+++ EXERCISE MATERIALS +++

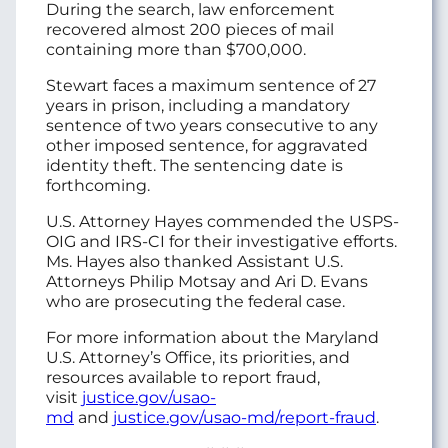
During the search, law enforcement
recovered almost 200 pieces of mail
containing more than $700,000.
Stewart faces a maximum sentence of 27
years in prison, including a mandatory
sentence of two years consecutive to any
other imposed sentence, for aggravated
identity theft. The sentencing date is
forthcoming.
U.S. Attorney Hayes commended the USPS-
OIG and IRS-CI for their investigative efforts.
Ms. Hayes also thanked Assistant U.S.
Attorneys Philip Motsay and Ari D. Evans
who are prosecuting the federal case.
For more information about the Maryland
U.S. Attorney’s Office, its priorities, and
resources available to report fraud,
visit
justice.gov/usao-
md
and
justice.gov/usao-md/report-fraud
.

+++
+++ EXERCISE MATERIALS +++

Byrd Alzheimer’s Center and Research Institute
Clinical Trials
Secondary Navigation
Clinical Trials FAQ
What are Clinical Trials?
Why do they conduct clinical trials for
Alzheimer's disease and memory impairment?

+++

REQUIREMENT =>
Go through the lines above. Select every one that has the string "report".

RESULT BELOW =>
resources available to report fraud,
justice.gov/usao-md/report-fraud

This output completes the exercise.